┌─ GIVEN INFORMATION
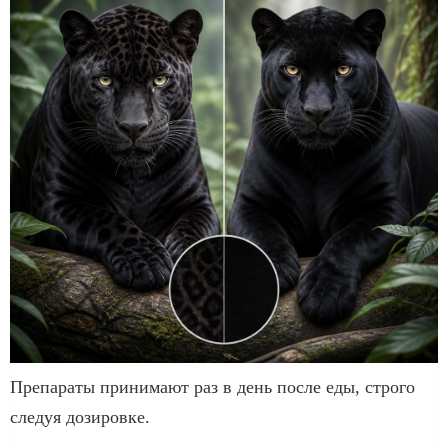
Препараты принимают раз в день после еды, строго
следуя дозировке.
└─
┌─ GIVEN INFORMATION
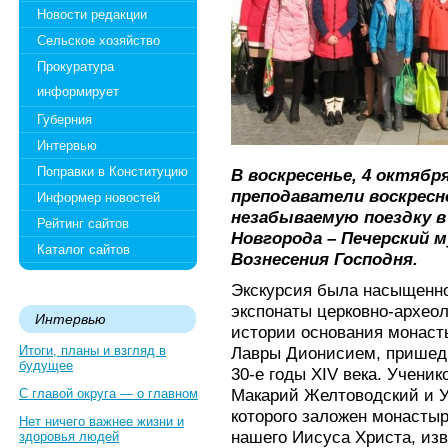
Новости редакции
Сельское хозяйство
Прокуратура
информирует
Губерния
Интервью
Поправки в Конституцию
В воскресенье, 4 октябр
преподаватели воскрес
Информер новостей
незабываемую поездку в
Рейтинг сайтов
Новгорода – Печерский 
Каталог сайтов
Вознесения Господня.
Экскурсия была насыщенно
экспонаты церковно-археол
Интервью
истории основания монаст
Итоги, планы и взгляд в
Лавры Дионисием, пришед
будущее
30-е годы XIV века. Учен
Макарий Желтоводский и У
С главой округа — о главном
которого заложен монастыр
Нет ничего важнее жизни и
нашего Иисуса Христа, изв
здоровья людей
└─
*TASK REQUIREMENTS*
Of all the entries above, output exactly the lines between the one holding "которого заложен монастыр" and the one holding "здоровья людей", inclusive.

*YOUR SOLUTION*
которого заложен монастыр
Нет ничего важнее жизни и
нашего Иисуса Христа, изв
здоровья людей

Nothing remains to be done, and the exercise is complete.